Sources: Trump floats Powell as special counsel to probe alleged voter fraud
WASHINGTON — President Donald Trump floated naming lawyer Sidney Powell, who was booted from his campaign’s legal team after pushing several conspiracy theories, as a special counsel investigating allegations of voter fraud as tries to overturn the Nov. 3 election he lost to Democrat Joe Biden.
During a Friday meeting at the White House, Trump went as far as discussing getting Powell security clearance, according to two people familiar with the meeting, who spoke on condition of anonymity to discuss the private conversation.
It is unclear whether Trump intends to try to move forward with the effort to install Powell. Under federal law, the U.S. attorney general, not the president, is responsible for appointing special counsels. And numerous Republicans, from outgoing Attorney General William Barr to governors and state election officials, have said repeatedly that there is no evidence of the kind of mass voter fraud that Trump has been alleging in the weeks since he lost. The Friday meeting was first reported by The New York Times.
In addition to losing the popular vote by more than 7 million votes, Trump lost the Electoral College decisively to Biden, 306 electoral votes to 232.

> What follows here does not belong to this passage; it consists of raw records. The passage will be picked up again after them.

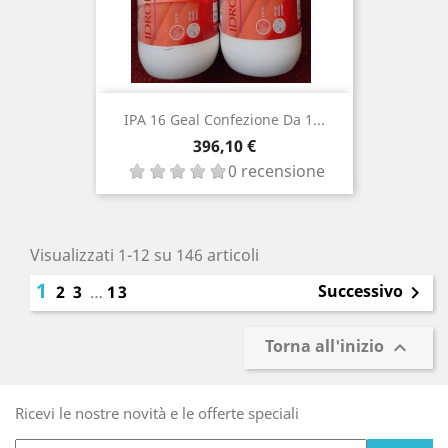
IPA 16 Geal Confezione Da 1...
Prezzo
396,10 €
0 recensione
Visualizzati 1-12 su 146 articoli
1
Successivo
2
3
…
13

Torna all'inizio

Ricevi le nostre novità e le offerte speciali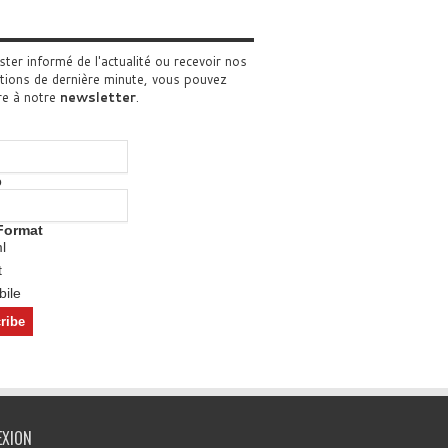
ster informé de l'actualité ou recevoir nos
tions de dernière minute, vous pouvez
re à notre
newsletter
.
o
Format
l
t
ile
EXION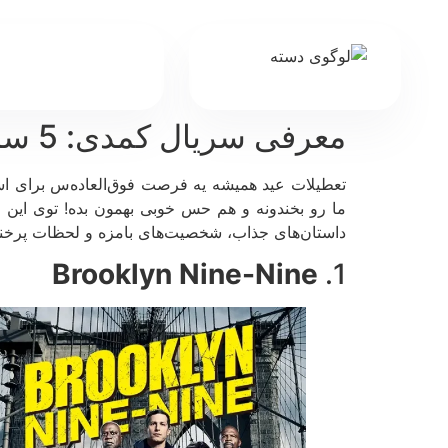
معرفی سریال کمدی: 5 سریال خفن کمدی برای تعطیلات عید امسال
تعطیلات عید همیشه یه فرصت فوق‌العاده‌س برای است
ما رو بخندونه و هم حس خوبی بهمون بده! توی این م
داستان‌های جذاب، شخصیت‌های بامزه و لحظات پرخنده
Brooklyn Nine-Nine
1.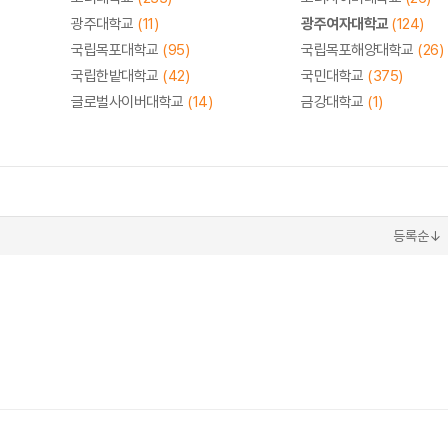
광주대학교
(11)
광주여자대학교
(124)
국립목포대학교
(95)
국립목포해양대학교
(26)
국립한밭대학교
(42)
국민대학교
(375)
글로벌사이버대학교
(14)
금강대학교
(1)
등록순↓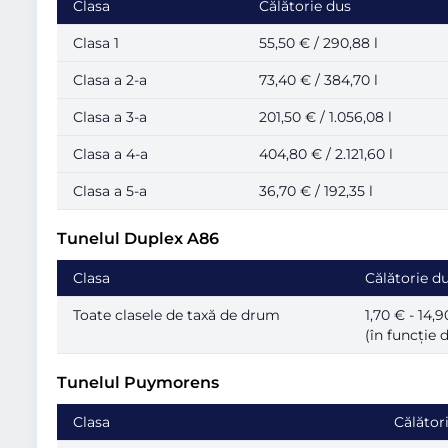
Clasa
Călătorie dus
Clasa 1
55,50 € / 290,88 l
Clasa a 2-a
73,40 € / 384,70 l
Clasa a 3-a
201,50 € / 1.056,08 l
Clasa a 4-a
404,80 € / 2.121,60 l
Clasa a 5-a
36,70 € / 192,35 l
Tunelul Duplex A86
Clasa
Călătorie d
Toate clasele de taxă de drum
1,70 € - 14,9
(în funcție 
Tunelul Puymorens
Clasa
Călător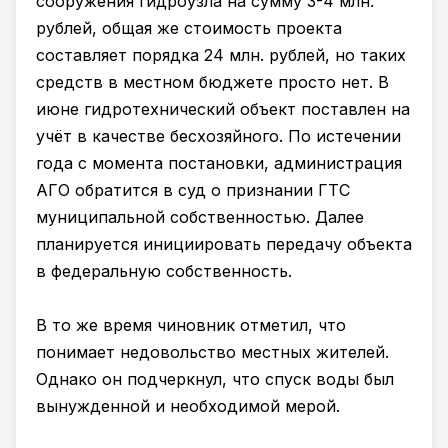
сооружения гидроузла на сумму 3-4 млн.
рублей, общая же стоимость проекта
составляет порядка 24 млн. рублей, но таких
средств в местном бюджете просто нет. В
июне гидротехнический объект поставлен на
учёт в качестве бесхозяйного. По истечении
года с момента постановки, администрация
АГО обратится в суд о признании ГТС
муниципальной собственностью. Далее
планируется инициировать передачу объекта
в федеральную собственность.
В то же время чиновник отметил, что
понимает недовольство местных жителей.
Однако он подчеркнул, что спуск воды был
вынужденной и необходимой мерой.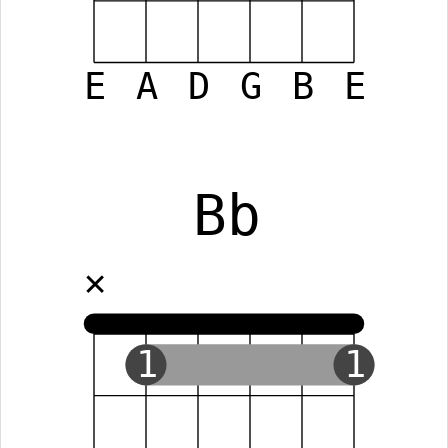
E
A
D
G
B
E
Bb
✕
1
1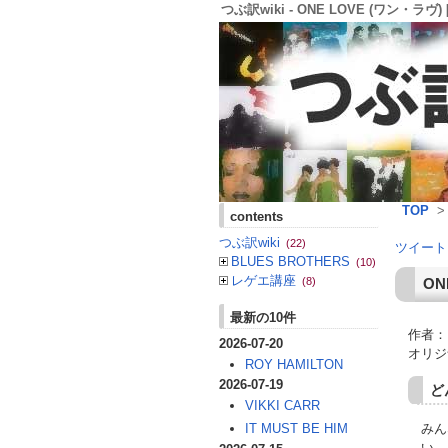
つぶ訳wiki - ONE LOVE (ワン・ラヴ) [
TOP
contents
つぶ訳wiki
(22)
ツイート
BLUES BROTHERS
(10)
レゲエ講座
ON
(8)
最新の10件
作者：
2026-07-20
オリジ
ROY HAMILTON
2026-07-19
ど
VIKKI CARR
みん
IT MUST BE HIM
い、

Trump’s campaign and his allies have now filed roughly 50 lawsuits alleging widespread voting fraud and almost all have been dismissed or dropped. Trump has lost before judges of both political parties, including some he appointed, and some of the strongest rebukes have come from conservative Republicans. The Supreme Court has also refused to take up two cases.
Barr told The Associated Press in an interview earlier this month that the Departments of Justice and Homeland Security have looked into claims that voting machines “were programmed essentially to skew the election results … and so far, we haven’t seen anything to substantiate that.” Paper ballots are also retained under federal law and have been used to verify results, including in Georgia, which performed two audits of the vote tally using paper-ballot backups.